With regards to light-duty vehicles, the IIJA injects $7.5 billion into the country’s first national network of charging infrastructure, which will amount to 500,000 chargers emphasizing rural and underprivileged communities.
The IRA helps consumers who are hoping to purchase an electric vehicle over the next decade by providing a $7,500 tax credit for new cars and a $4,000 credit to support buying used.
It offers additional incentives to encourage domestic manufacturing. The law delivers $2 billion in Domestic Manufacturing Conversion Grants to help companies convert production lines for this new output. And $3 billion will be doled out to encourage the production of EVs and their components in the country through the U.S. Department of Energy’s Advanced Technology Vehicles Manufacturing Loan Program.

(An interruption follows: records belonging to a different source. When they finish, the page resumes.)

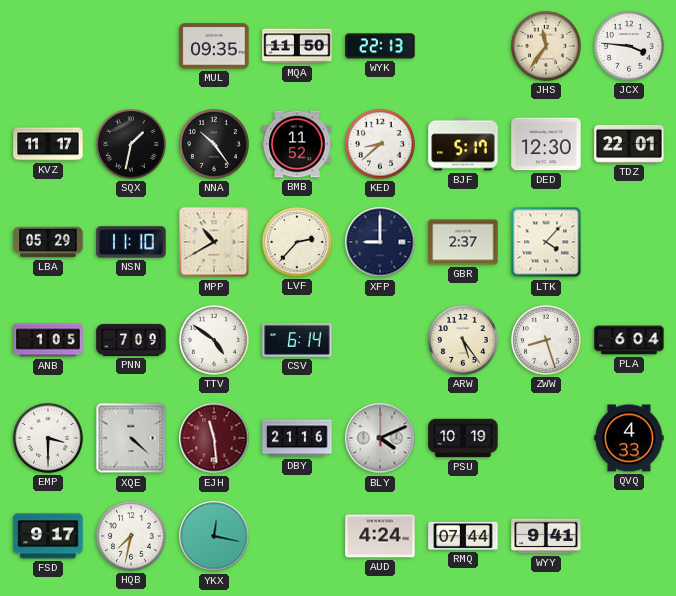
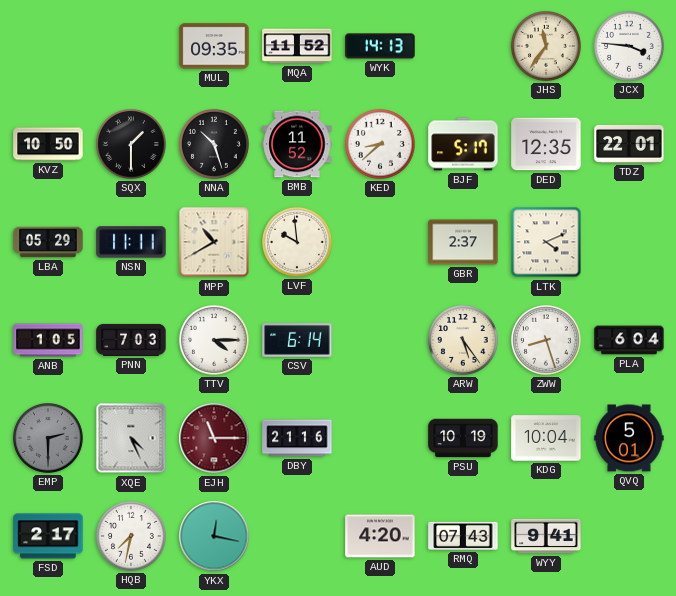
MQA: 11:50 -> 11:52
WYK: 22:13 -> 14:13
KVZ: 11:17 -> 10:50
SQX: 1:32 -> 1:30
NNA: 10:24 -> 10:27
DED: 12:30 -> 12:35
NSN: 11:10 -> 11:11
LVF: 2:37 -> 9:59
XFP: 9:00 -> none
LTK: 4:07 -> 4:11
PNN: 7:09 -> 7:03
TTV: 4:51 -> 4:15
EMP: 3:30 -> 2:30
EMP dial: white -> grey
XQE: 4:22 -> 4:26
EJH: 11:29 -> 11:15
BLY: 4:11 -> none
KDG: none -> 10:04
QVQ: 4:33 -> 5:01
FSD: 9:17 -> 2:17
AUD: 4:24 -> 4:20
RMQ: 07:44 -> 07:43
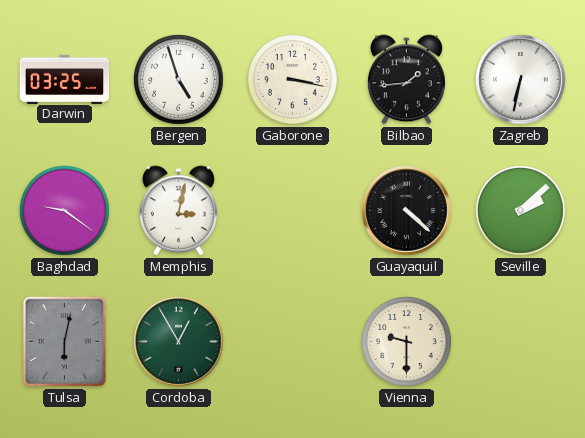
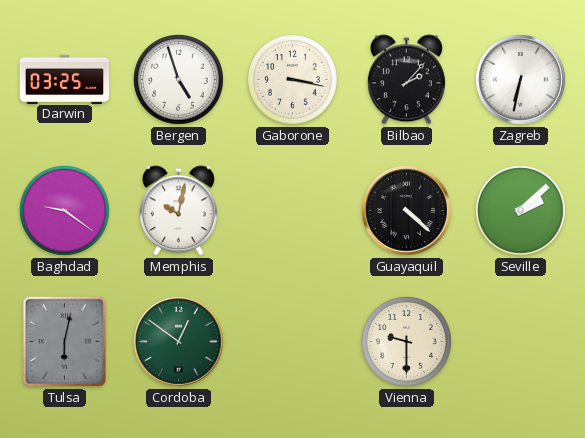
Bilbao: 1:44 -> 2:07
Memphis: 3:02 -> 10:02
Cordoba: 12:55 -> 12:51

In terms of heavy-duty transportation, the IIJA provides $5 billion in federal spending for zero-emission and low-emission school buses. Meanwhile, the IRA provides $1 billion to state, local, and tribal governments to transition their Class 6 and 7 commercial vehicles to zero-emission models and to build out the associated infrastructure and workforce.
As Scott Keogh, CEO of Scout Motors Inc., explained of his company’s planned $2 billion factory in South Carolina, where the Volkswagen AG subsidiary will build electric trucks and SUVs, “We view it simplistically a little bit like the Gold Rush. There’s never been a better time to build a factory in America.